Section 19.44, Stats., requires that every Statement of Economic Interests must contain "[t]he identity of every organization or body politic in which the individual who is required to file or that individual's immediate family, severally or in the aggregate, owns, directly or indirectly, securities having a value of $5,000 or more . . . ." Sec. 19.44(1)(b), Stats.

It has been suggested that the statutory reporting requirement applies only to individuals with a present right to receive income from, or other present enjoyment of, a trust and should not apply to someone who is presently receiving nothing from the trust. That argument ignores the plain words of the statute and the Ethics Board's rules. The statute requires the reporting of securities which are owned, either directly or indirectly, if the official's interest is valued at $5,000 or more. As you note, the majority view in the United States is that the beneficiary of *Page 184 a trust has a form of ownership in the trust corpus. 2A Scott, TheLaw of Trusts § 130 at 406 (4th ed. 1987). The board's rule, Wisconsin Administrative Code § ETH 2.06, provides that "[e]conomic interests held in the name of a . . . trustee . . . for the account of a person are owned by the person for whose benefit they are held." The board has held, in a formal opinion, that an individual has a calculable, reportable interest in trust property if the individual has a legal right to benefit from the trust either in the present or the future. 8 Op. Eth. Bd. 69 (1985). The board's interpretation and application of laws it is charged with enforcing is entitled to great weight.Kimberly-Clark Corp. v. Public Service Comm., 110 Wis. 2d 455,329 N.W.2d 143 (1983).

This situation is very little different from an individual to whom a note is payable sometime in the future. That individual has a direct interest in that note and has a present interest in that note. In that case, or in the case of the beneficiary of the trust, the future interest has a present value which reflects the individual's interest. It is immaterial that the note holder or the beneficiary of the trust may die before the note is paid or the corpus of the trust becomes available. The issue is not whether there is a definite future interest.

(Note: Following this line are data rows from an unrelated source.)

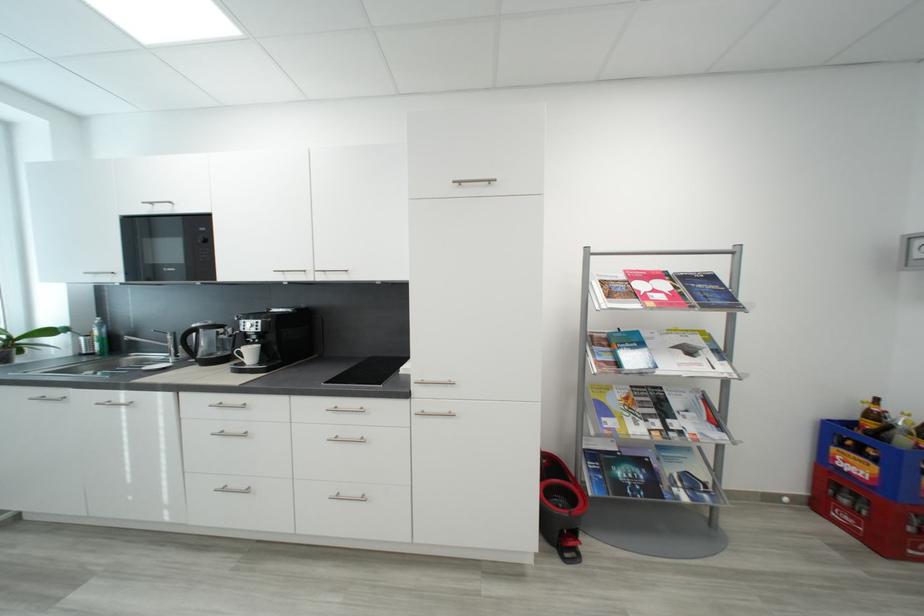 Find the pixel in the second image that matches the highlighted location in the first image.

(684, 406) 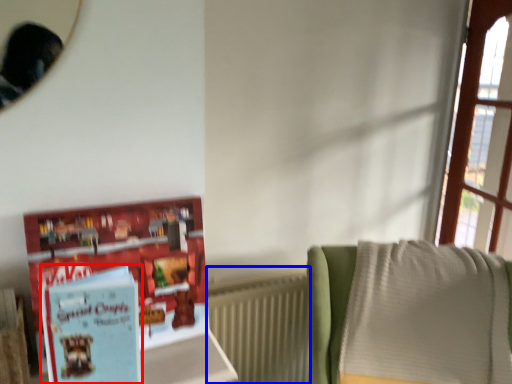 Question: Which of the following is the closest to the observer, paperback book (highlighted by a red box) or radiator (highlighted by a blue box)?

Choices:
 (A) paperback book
 (B) radiator

Answer: (A) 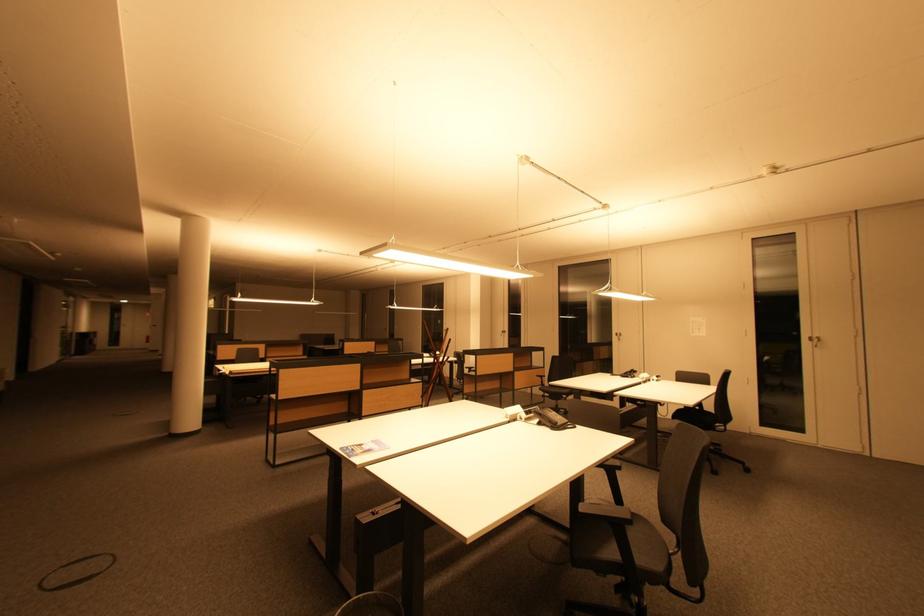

The issue is whether there is a present interest.

Section 19.44(3)(b), which determines how an interest in a trust is apportioned, provides in pertinent part that:

An individual who is eligible to receive income or other beneficial use of the principal of a trust is the owner of a proportional share of the principal in the proportion that the individual's beneficial interest in the trust bears to the total beneficial interests vested in all beneficiaries of the trust.

On its face this statute applies not only to someone who is actually receiving income but also to someone "who is eligible to receive income or other beneficial use." The Legislature did not intend to limit reporting requirements to present income. *Page 185

Under Wisconsin law the beneficiary of this trust has an interest which is vested subject to complete defeasance because "the interest is created in favor of one or more ascertained persons in being and would become a present interest on the expiration of the preceding interests but may end or may be completely defeated as provided by the transferor at, before or after the expiration of the preceding interests." Sec. 700.05 (3), Stats. The beneficiary has a future interest, section 700.03 (2), but a future interest is transferable. Sec. 700.07, Stats. There is no doubt that this future interest has vested and has value. If the instrument creating the trust is unclear with respect to whether the right to receive the benefit is vested or contingent, the issue is resolved in favor of a vested, rather than a contingent, interest. See Estate of Scherffius, 62 Wis. 2d 687, 697a, 215 N.W.2d 547 (1974).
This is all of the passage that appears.